The abuses became public because of the outrage
of Specialist Joseph M. Darby, an M.P. whose role emerged during
the Article 32 hearing against Chip Frederick. A government witness,
Special Agent Scott Bobeck, who is a member of the Army’s
Criminal Investigation Division, or C.I.D., told the court, according
to an abridged transcript made available to me, “The investigation
started after SPC Darby . . . got a CD from CPL Graner. . . .
He came across pictures of naked detainees.” Bobeck said
that Darby had “initially put an anonymous letter under
our door, then he later came forward and gave a sworn statement.

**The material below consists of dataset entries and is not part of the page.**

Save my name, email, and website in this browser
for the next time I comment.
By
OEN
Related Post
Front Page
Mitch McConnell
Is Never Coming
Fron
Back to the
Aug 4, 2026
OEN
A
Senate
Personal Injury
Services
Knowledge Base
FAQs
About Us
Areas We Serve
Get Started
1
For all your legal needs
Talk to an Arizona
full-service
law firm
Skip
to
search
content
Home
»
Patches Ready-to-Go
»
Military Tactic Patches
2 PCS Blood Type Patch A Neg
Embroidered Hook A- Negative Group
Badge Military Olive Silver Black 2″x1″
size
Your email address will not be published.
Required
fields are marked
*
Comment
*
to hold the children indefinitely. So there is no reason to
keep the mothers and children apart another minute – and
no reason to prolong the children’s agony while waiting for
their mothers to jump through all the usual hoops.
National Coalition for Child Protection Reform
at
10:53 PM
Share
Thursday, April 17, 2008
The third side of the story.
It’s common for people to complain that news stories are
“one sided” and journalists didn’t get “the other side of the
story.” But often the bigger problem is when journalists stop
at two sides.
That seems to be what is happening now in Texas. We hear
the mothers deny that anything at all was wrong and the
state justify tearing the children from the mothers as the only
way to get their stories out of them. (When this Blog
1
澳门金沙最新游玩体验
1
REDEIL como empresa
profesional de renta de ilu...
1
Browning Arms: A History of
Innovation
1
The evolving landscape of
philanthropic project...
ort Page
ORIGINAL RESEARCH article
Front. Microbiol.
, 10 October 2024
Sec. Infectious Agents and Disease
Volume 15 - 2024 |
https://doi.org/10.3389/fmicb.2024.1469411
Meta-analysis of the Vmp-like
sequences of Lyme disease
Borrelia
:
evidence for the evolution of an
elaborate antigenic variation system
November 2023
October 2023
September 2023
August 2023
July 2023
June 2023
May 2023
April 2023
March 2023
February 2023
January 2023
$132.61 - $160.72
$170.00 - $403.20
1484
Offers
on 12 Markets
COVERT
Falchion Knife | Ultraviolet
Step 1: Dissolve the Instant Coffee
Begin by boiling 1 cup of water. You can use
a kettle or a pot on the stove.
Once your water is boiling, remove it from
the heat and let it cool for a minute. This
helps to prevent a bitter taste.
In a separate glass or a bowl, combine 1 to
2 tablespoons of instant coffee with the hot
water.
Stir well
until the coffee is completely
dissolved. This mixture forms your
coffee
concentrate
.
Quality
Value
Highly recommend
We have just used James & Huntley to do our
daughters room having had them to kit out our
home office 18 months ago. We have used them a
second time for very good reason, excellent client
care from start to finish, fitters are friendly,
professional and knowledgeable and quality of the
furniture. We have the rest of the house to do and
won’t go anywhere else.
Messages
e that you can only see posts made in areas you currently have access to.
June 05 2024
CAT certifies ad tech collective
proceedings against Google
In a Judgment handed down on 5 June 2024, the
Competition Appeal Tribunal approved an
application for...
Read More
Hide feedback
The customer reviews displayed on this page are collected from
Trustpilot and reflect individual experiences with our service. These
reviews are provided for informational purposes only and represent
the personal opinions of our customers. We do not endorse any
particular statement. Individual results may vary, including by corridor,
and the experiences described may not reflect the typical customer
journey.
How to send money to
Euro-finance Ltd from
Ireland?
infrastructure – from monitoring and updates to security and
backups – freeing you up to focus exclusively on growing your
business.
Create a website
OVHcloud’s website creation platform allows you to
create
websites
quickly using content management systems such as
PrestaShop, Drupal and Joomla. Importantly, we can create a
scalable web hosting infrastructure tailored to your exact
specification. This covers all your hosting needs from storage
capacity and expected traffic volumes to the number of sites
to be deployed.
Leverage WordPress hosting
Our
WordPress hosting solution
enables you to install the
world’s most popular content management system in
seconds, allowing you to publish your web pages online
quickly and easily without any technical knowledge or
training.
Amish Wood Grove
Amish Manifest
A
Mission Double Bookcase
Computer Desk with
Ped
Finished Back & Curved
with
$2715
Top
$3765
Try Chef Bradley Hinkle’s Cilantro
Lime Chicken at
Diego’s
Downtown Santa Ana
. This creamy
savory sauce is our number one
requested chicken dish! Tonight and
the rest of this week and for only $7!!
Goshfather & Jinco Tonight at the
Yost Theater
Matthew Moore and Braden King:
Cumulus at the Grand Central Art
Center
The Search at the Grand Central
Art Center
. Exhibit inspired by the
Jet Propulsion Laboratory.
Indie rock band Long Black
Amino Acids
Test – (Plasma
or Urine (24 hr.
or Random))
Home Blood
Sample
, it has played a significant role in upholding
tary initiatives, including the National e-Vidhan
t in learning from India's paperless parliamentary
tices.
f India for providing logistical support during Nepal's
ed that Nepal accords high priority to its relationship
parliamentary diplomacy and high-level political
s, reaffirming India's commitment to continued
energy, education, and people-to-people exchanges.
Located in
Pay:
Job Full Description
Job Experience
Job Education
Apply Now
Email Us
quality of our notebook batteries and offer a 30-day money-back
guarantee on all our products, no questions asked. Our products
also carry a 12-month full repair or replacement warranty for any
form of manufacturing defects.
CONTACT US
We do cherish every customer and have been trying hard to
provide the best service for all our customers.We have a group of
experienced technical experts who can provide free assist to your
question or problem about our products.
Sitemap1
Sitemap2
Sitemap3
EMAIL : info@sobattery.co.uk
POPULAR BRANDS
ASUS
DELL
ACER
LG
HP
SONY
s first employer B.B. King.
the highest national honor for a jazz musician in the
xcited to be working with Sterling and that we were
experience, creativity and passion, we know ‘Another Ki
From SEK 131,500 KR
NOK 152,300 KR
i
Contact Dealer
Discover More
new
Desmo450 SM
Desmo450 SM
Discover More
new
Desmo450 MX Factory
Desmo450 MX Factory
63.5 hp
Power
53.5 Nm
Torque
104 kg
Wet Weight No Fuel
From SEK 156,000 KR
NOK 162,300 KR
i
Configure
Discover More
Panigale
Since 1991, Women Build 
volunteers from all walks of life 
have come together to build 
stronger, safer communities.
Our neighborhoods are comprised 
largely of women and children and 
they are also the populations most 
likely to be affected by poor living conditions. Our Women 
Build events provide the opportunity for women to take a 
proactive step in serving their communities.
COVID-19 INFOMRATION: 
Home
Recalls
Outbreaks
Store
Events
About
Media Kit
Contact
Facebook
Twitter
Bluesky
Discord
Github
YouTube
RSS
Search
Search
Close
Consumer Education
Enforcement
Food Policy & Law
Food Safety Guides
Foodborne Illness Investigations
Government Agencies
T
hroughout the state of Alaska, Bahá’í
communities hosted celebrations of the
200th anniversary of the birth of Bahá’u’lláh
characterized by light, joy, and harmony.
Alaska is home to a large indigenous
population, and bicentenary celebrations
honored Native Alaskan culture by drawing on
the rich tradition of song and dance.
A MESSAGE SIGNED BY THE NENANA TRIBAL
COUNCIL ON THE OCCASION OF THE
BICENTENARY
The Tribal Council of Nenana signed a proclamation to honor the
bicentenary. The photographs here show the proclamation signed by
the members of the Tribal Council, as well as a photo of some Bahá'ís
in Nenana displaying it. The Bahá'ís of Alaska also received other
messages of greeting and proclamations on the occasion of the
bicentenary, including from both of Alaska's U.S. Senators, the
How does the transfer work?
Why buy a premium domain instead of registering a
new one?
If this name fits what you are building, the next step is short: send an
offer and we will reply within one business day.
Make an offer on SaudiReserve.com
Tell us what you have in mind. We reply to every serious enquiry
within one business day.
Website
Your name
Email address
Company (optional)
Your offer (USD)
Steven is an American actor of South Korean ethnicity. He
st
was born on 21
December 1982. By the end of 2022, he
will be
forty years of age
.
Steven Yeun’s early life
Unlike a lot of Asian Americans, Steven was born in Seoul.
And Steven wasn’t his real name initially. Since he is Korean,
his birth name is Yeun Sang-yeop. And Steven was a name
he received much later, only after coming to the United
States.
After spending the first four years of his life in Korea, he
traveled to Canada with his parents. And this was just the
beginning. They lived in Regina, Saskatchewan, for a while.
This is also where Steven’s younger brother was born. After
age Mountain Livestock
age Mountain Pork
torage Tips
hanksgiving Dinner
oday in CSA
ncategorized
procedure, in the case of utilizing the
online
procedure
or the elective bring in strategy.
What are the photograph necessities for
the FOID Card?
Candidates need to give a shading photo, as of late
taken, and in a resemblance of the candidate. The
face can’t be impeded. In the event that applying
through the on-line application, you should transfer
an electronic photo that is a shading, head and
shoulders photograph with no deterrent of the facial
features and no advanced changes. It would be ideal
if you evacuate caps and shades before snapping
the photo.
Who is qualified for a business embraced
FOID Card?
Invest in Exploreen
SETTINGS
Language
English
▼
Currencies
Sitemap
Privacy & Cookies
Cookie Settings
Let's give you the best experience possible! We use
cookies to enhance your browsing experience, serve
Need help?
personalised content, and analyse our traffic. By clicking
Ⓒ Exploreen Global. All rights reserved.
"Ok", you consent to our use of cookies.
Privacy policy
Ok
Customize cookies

He felt very bad about it and thought it was very wrong.”
Questioned further, the Army investigator said
that Frederick and his colleagues had not been given any “training
guidelines” that he was aware of. The M.P.s in the 372nd
had been assigned to routine traffic and police duties upon their
arrival in Iraq, in the spring of 2003. In October of 2003, the
372nd was ordered to prison-guard duty at Abu Ghraib. Frederick,
at thirty-seven, was far older than his colleagues, and was a
natural leader; he had also worked for six years as a guard for
the Virginia Department of Corrections. Bobeck explained:
What I got is that SSG Frederick and CPL Graner
were road M.P.s and were put in charge because they were civilian
prison guards and had knowledge of how things were supposed to
be run. Bobeck also testified that witnesses had said that Frederick,
on one occasion, “had punched a detainee in the chest so
hard that the detainee almost went into cardiac arrest.”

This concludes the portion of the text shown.